Secondo le ormai consolidate e peggiori tradizioni di Forza Italia, o di ciò che ne rimane, è bastato un gesto di buona volontà e disponibilità di una persona perbene a “dare una mano” ai ricorrenti tentativi di “federare” un nuovo centrodestra per scatenare il putiferio. Eppure questa volta si è trattato di Stefano Parisi, il protagonista pur perdente, ma di poco, della campagna elettorale a Milano: l’unico riuscito, per le sue doti umane, la sua esperienza manageriale e politica e altro ancora a tenere unite le vecchie componenti del centrodestra: dai leghisti ai centristi di Angelino Alfano, quasi ovunque diventati come il diavolo e l’acqua santa.
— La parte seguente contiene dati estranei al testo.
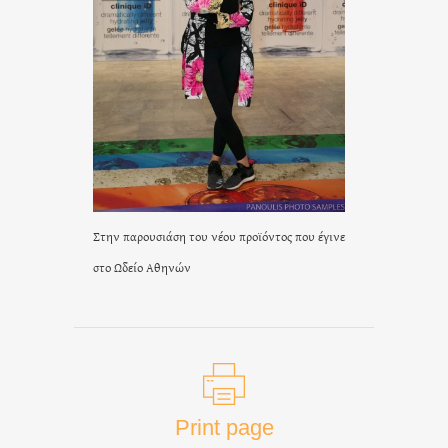
Στην παρουσιάση του νέου προϊόντος που έγινε
στο Ωδείο Αθηνών
Print page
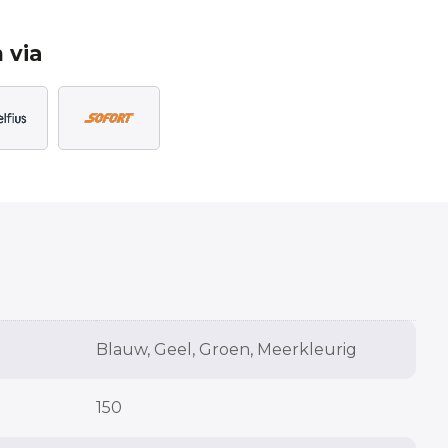
 via
Blauw, Geel, Groen, Meerkleurig
150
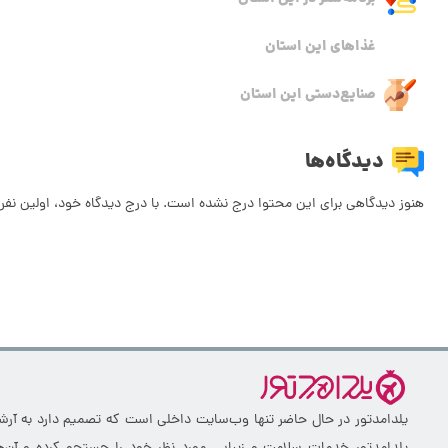
امامزاده حمزه (ع)
امامزاده
امامزاده ای بی سر در بندر ماهشهر
امامزاده ای بی 
برنامه‌سفر‌ در این استان
غذاهای این استان
صنایع‌دستی این استان
دیدگاه‌ها
هنوز دیدگاهی برای این محتوا درج نشده است. با درج دیدگاه خود، اولین نفر 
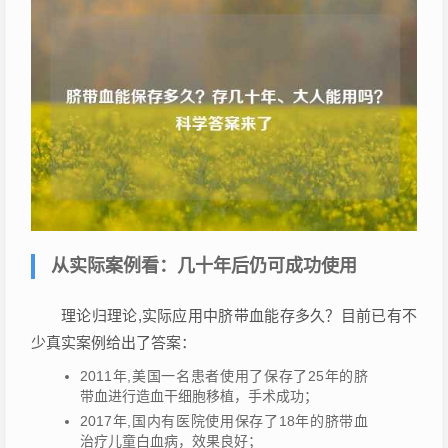
从实际案例看：几十年后仍可成功使用
理论归理论,实际应用中脐带血能存多久？目前已有不
少真实案例给出了答案：
2011年,美国一名患者使用了保存了25年的脐
带血进行造血干细胞移植，手术成功；
2017年,国内有医院使用保存了18年的脐带血
治疗儿童白血病，效果良好；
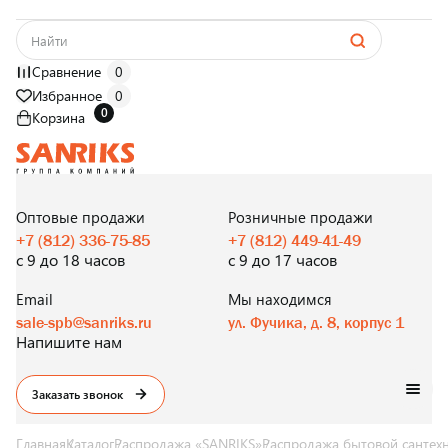
Сравнение
0
Избранное
0
0
Корзина
САНТЕХНИКА
ОПТОМ
И В РОЗНИЦУ
Оптовые продажи
Розничные продажи
+7 (812) 336-75-85
+7 (812) 449-41-49
с 9 до 18 часов
с 9 до 17 часов
Email
Мы находимся
sale-spb@sanriks.ru
ул. Фучика, д. 8, корпус 1
Напишите нам
Заказать звонок
Главная
Каталог
Распродажа «SANRIKS»
Распродажа бытовой сантех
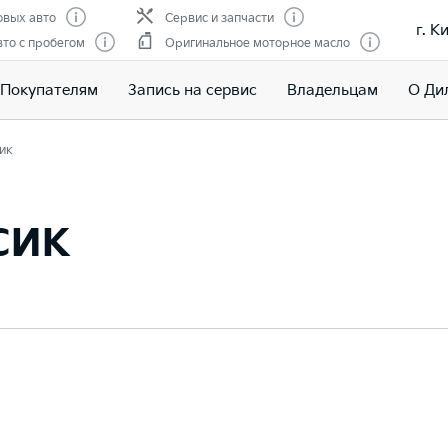
вых авто
Сервис и запчасти
г. К
то с пробегом
Оригинальное моторное масло
Покупателям
Запись на сервис
Владельцам
О Ди
ик
сик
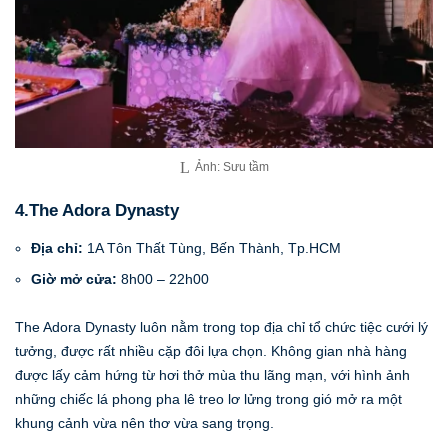
Ảnh: Sưu tầm
4.The Adora Dynasty
Địa chỉ:
1A Tôn Thất Tùng, Bến Thành, Tp.HCM
Giờ mở cửa:
8h00 – 22h00
The Adora Dynasty luôn nằm trong top địa chỉ tổ chức tiệc cưới lý
tưởng, được rất nhiều cặp đôi lựa chọn. Không gian nhà hàng
được lấy cảm hứng từ hơi thở mùa thu lãng mạn, với hình ảnh
những chiếc lá phong pha lê treo lơ lửng trong gió mở ra một
khung cảnh vừa nên thơ vừa sang trọng.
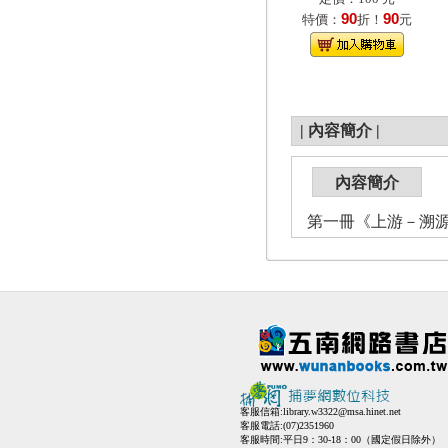
90
90
特價：
折！
元
|
內容簡介
|
內容簡介
第一冊《上游－溯
客服信箱:
library.w3322@msa.hinet.net
客服電話:(07)2351960
客服時間:平日9：30-18：00（國定假日除外）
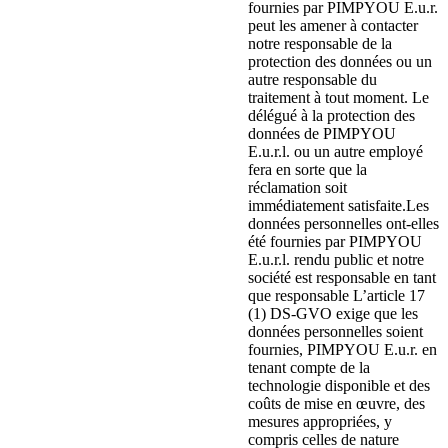
fournies par PIMPYOU E.u.r.
peut les amener à contacter
notre responsable de la
protection des données ou un
autre responsable du
traitement à tout moment. Le
délégué à la protection des
données de PIMPYOU
E.u.r.l. ou un autre employé
fera en sorte que la
réclamation soit
immédiatement satisfaite.Les
données personnelles ont-elles
été fournies par PIMPYOU
E.u.r.l. rendu public et notre
société est responsable en tant
que responsable L’article 17
(1) DS-GVO exige que les
données personnelles soient
fournies, PIMPYOU E.u.r. en
tenant compte de la
technologie disponible et des
coûts de mise en œuvre, des
mesures appropriées, y
compris celles de nature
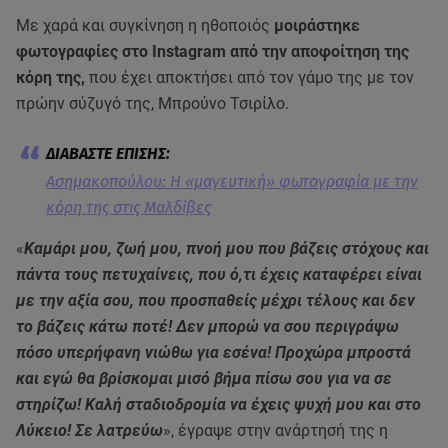
Με χαρά και συγκίνηση η ηθοποιός
μοιράστηκε
φωτογραφίες στο Instagram από την αποφοίτηση της
κόρη της,
που έχει αποκτήσει από τον γάμο της με τον
πρώην σύζυγό της, Μπρούνο Τσιρίλο.
Aσημακοπούλου: H «μαγευτική» φωτογραφία με την
κόρη της στις Μαλδίβες
«
Καμάρι μου, ζωή μου, πνοή μου που βάζεις στόχους και
πάντα τους πετυχαίνεις, που ό,τι έχεις καταφέρει είναι
με την αξία σου, που προσπαθείς μέχρι τέλους και δεν
το βάζεις κάτω ποτέ! Δεν μπορώ να σου περιγράψω
πόσο υπερήφανη νιώθω για εσένα! Προχώρα μπροστά
και εγώ θα βρίσκομαι μισό βήμα πίσω σου για να σε
στηρίζω! Καλή σταδιοδρομία να έχεις ψυχή μου και στο
Λύκειο! Σε λατρεύω
», έγραψε στην ανάρτησή της η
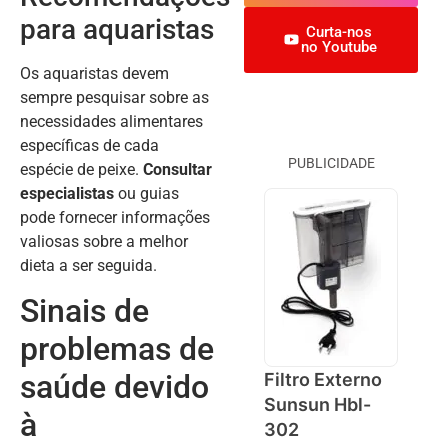
para aquaristas
Curta-nos
no Youtube
Os aquaristas devem
sempre pesquisar sobre as
necessidades alimentares
específicas de cada
PUBLICIDADE
espécie de peixe.
Consultar
especialistas
ou guias
pode fornecer informações
valiosas sobre a melhor
dieta a ser seguida.
Sinais de
problemas de
saúde devido
Filtro Externo
Sunsun Hbl-
à
302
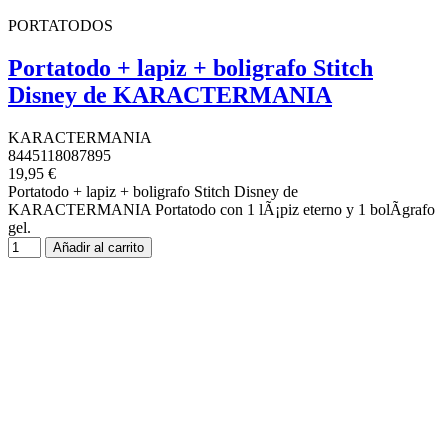
PORTATODOS
Portatodo + lapiz + boligrafo Stitch
Disney de KARACTERMANIA
KARACTERMANIA
8445118087895
19,95 €
Portatodo + lapiz + boligrafo Stitch Disney de
KARACTERMANIA Portatodo con 1 lÃ¡piz eterno y 1 bolÃ­grafo
gel.
Añadir al carrito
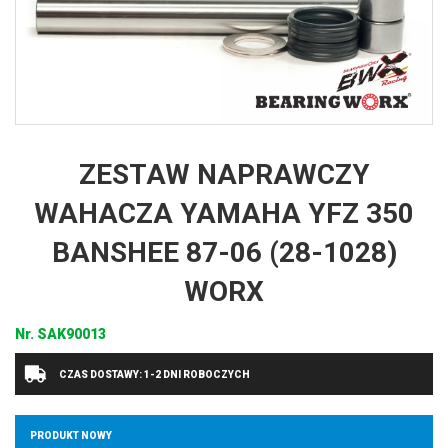
ZESTAW NAPRAWCZY
WAHACZA YAMAHA YFZ 350
BANSHEE 87-06 (28-1028)
WORX
Nr.
SAK90013
CZAS DOSTAWY: 1-2 DNI ROBOCZYCH
PRODUKT NOWY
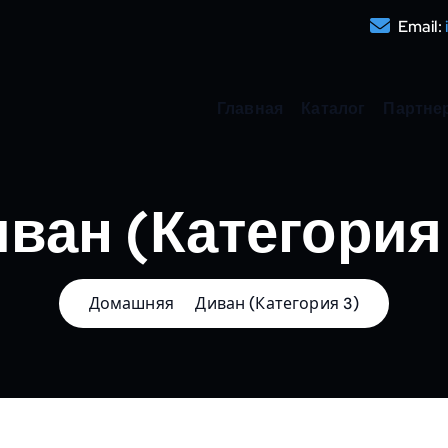
Email:
Главная
Каталог
Партне
ван (Категория
Домашняя
Диван (Категория 3)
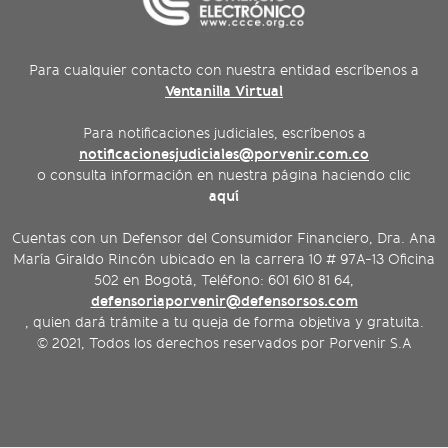
Para cualquier contacto con nuestra entidad escríbenos a
Ventanilla Virtual
Para notificaciones judiciales, escríbenos a
notificacionesjudiciales@porvenir.com.co
o consulta información en nuestra página haciendo clic
aquí
Cuentas con un Defensor del Consumidor Financiero, Dra. Ana
María Giraldo Rincón ubicado en la carrera 10 # 97A-13 Oficina
502 en Bogotá, Teléfono: 601 610 81 64,
defensoriaporvenir@defensorsos.com
, quien dará trámite a tu queja de forma objetiva y gratuita.
© 2021, Todos los derechos reservados por Porvenir S.A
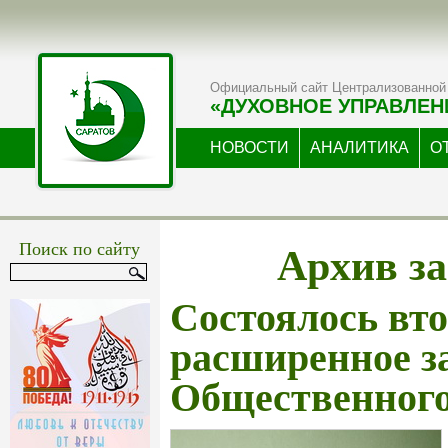
Официальный сайт Централизованной 
«ДУХОВНОЕ УПРАВЛЕН
НОВОСТИ
АНАЛИТИКА
О
Архив за
Поиск по сайту
Состоялось вт
расширенное з
Общественног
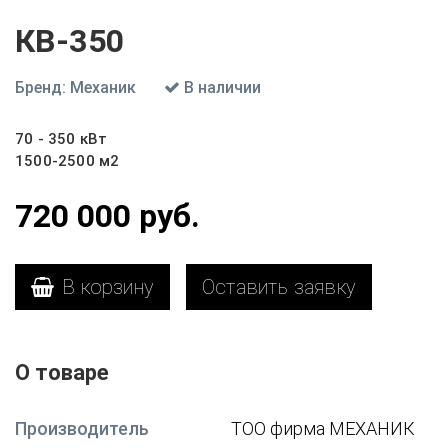
КВ-350
Бренд:
Механик
В наличии
70 - 350 кВт
1500-2500 м2
720 000
руб.
В корзину
Оставить заявку
О товаре
Производитель
ТОО фирма МЕХАНИК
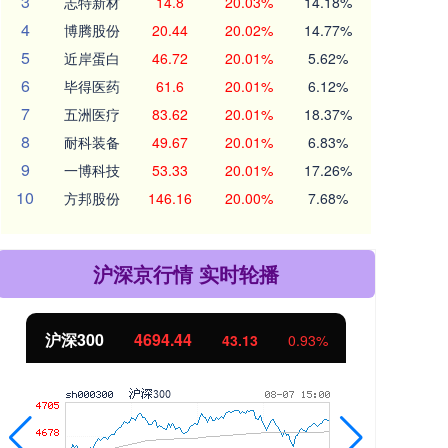
3
志特新材
14.8
20.03%
14.18%
4
博腾股份
20.44
20.02%
14.77%
5
近岸蛋白
46.72
20.01%
5.62%
6
毕得医药
61.6
20.01%
6.12%
7
五洲医疗
83.62
20.01%
18.37%
8
耐科装备
49.67
20.01%
6.83%
9
一博科技
53.33
20.01%
17.26%
10
方邦股份
146.16
20.00%
7.68%
沪深京行情 实时轮播
沪深300
4694.44
北
43.13
0.93%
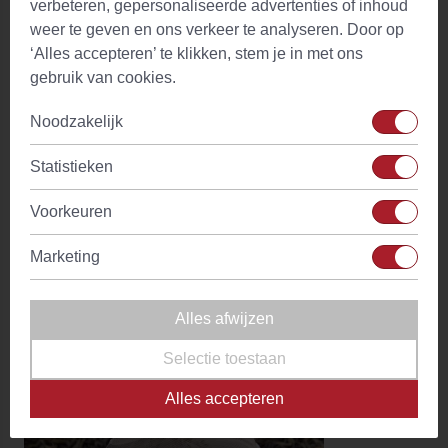
verbeteren, gepersonaliseerde advertenties of inhoud
weer te geven en ons verkeer te analyseren. Door op
‘Alles accepteren’ te klikken, stem je in met ons
gebruik van cookies.
Noodzakelijk
Statistieken
Voorkeuren
Marketing
Echte Kamillethee Heel (Matricaria recutita)
(48)
Alles afwijzen
Vanaf
€ 3,99
Op voorraad
Selectie toestaan
Alles accepteren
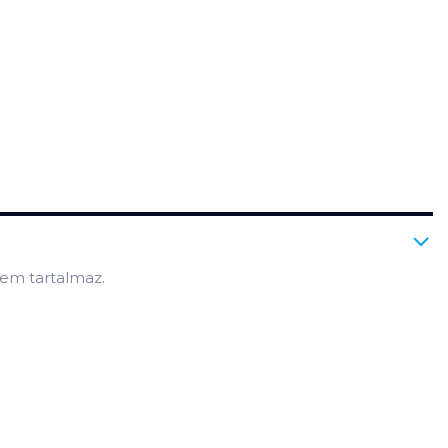
nem tartalmaz.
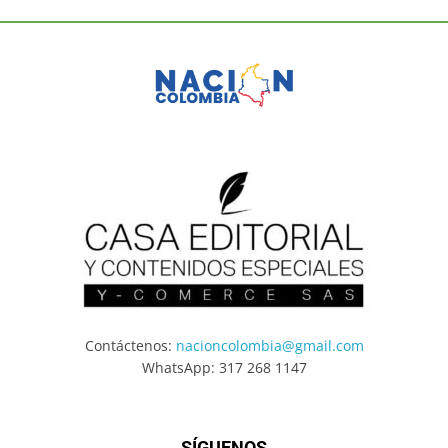
Contáctenos:
nacioncolombia@gmail.com
WhatsApp: 317 268 1147
SÍGUENOS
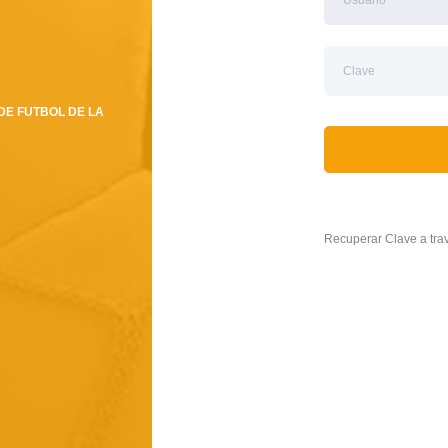
DE FUTBOL DE LA
Recuperar Clave a tr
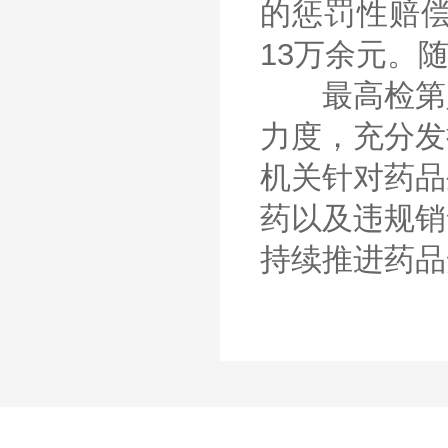
的惩罚性赔
13万余元。
最高检第八
力度，充分发
机关针对药品
药以及违规销
持续推进药品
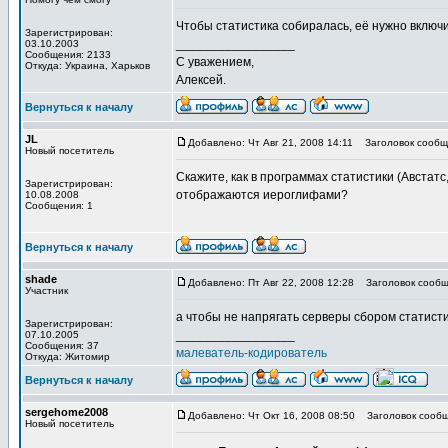
Чтобы статистика собиралась, её нужно включи
Зарегистрирован:
_________________
03.10.2003
Сообщения: 2133
С уважением,
Откуда: Украина, Харьков
Алексей.
Вернуться к началу
JL
Добавлено: Чт Авг 21, 2008 14:11
Заголовок сообщ
Новый посетитель
Скажите, как в программах статистики (Австатс
Зарегистрирован:
отображаются иероглифами?
10.08.2008
Сообщения: 1
Вернуться к началу
shade
Добавлено: Пт Авг 22, 2008 12:28
Заголовок сообщ
Участник
а чтобы не напрягать серверы сбором статист
Зарегистрирован:
_________________
07.10.2005
Сообщения: 37
малеватель-кодирователь
Откуда: Житомир
Вернуться к началу
sergehome2008
Добавлено: Чт Окт 16, 2008 08:50
Заголовок сообщ
Новый посетитель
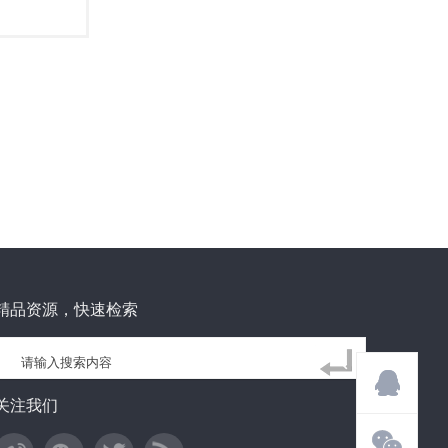
精品资源，快速检索
关注我们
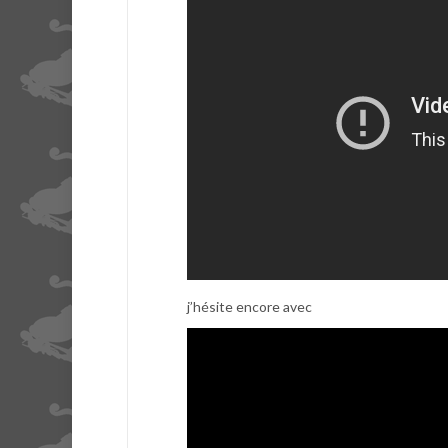
j’hésite encore avec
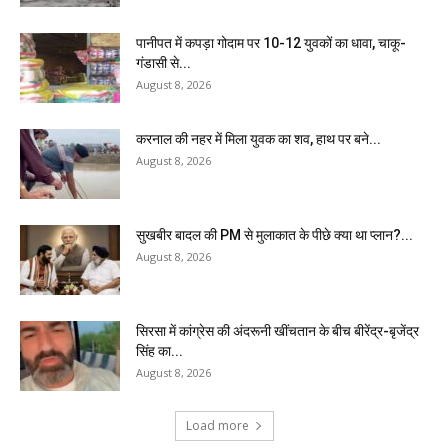
पानीपत में कपड़ा गोदाम पर 10-12 युवकों का धावा, चाकू-
गंडासी से...
August 8, 2026
करनाल की नहर में मिला युवक का शव, हाथ पर बने...
August 8, 2026
सुखबीर बादल की PM से मुलाकात के पीछे क्या था प्लान?...
August 8, 2026
सिरसा में कांग्रेस की अंदरूनी खींचतान के बीच बीरेंद्र-बृजेंद्र
सिंह का...
August 8, 2026
Load more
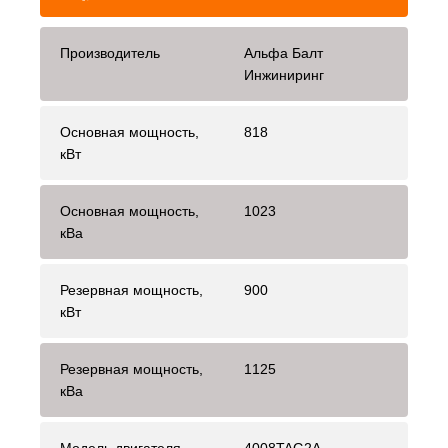
Производитель
Альфа Балт
Инжиниринг
Основная мощность,
818
кВт
Основная мощность,
1023
кВа
Резервная мощность,
900
кВт
Резервная мощность,
1125
кВа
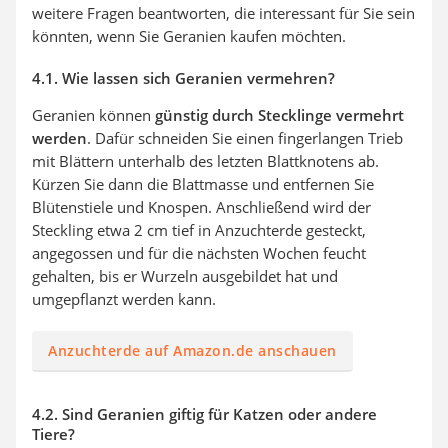
weitere Fragen beantworten, die interessant für Sie sein
könnten, wenn Sie Geranien kaufen möchten.
4.1. Wie lassen sich Geranien vermehren?
Geranien können
günstig durch Stecklinge vermehrt
werden
. Dafür schneiden Sie einen fingerlangen Trieb
mit Blättern unterhalb des letzten Blattknotens ab.
Kürzen Sie dann die Blattmasse und entfernen Sie
Blütenstiele und Knospen. Anschließend wird der
Steckling etwa 2 cm tief in Anzuchterde gesteckt,
angegossen und für die nächsten Wochen feucht
gehalten, bis er Wurzeln ausgebildet hat und
umgepflanzt werden kann.
Anzuchterde auf Amazon.de anschauen
4.2. Sind Geranien giftig für Katzen oder andere
Tiere?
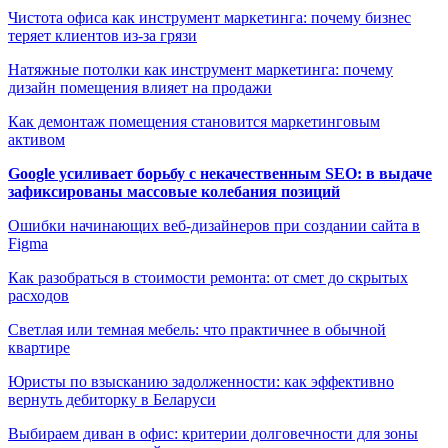
Чистота офиса как инструмент маркетинга: почему бизнес
теряет клиентов из-за грязи
Натяжные потолки как инструмент маркетинга: почему
дизайн помещения влияет на продажи
Как демонтаж помещения становится маркетинговым
активом
Google усиливает борьбу с некачественным SEO: в выдаче
зафиксированы массовые колебания позиций
Ошибки начинающих веб-дизайнеров при создании сайта в
Figma
Как разобраться в стоимости ремонта: от смет до скрытых
расходов
Светлая или темная мебель: что практичнее в обычной
квартире
Юристы по взысканию задолженности: как эффективно
вернуть дебиторку в Беларуси
Выбираем диван в офис: критерии долговечности для зоны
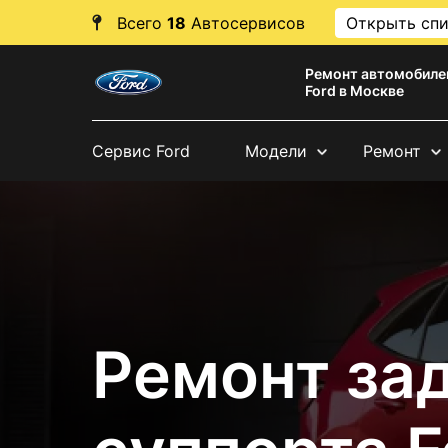
Всего
18
Автосервисов
Открыть сп
Ремонт автомобиле
Ford в Москве
Сервис Ford
Модели
Ремонт
Ремонт за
A salvare Parisi dalla rivolta, chiamata eufemisticamente “gelo” da alcuni giornali e ambienti, non è riuscita neppure la circostanza della sua offerta: un’intervista alla Stampa uscita alla vigilia di un vertice di partito annunciato ad Arcore attorno al convalescente Silvio Berlusconi. O è stata forse proprio questa circostanza, col sospetto direi abbastanza fondato e logico di una iniziativa concordata fra Parisi e lo stesso Berlusconi, a scatenare proteste, borbottii, mugugni e quant’altro. Fra cui il lapidario e urticante commento del solito capogruppo forzista della Camera Renato Brunetta, proveniente peraltro come Parisi dal giro socialista di Gianni De Michelis degli anni d’oro del garofano craxiano: “Parisi ha la passione, ma non è il momento”.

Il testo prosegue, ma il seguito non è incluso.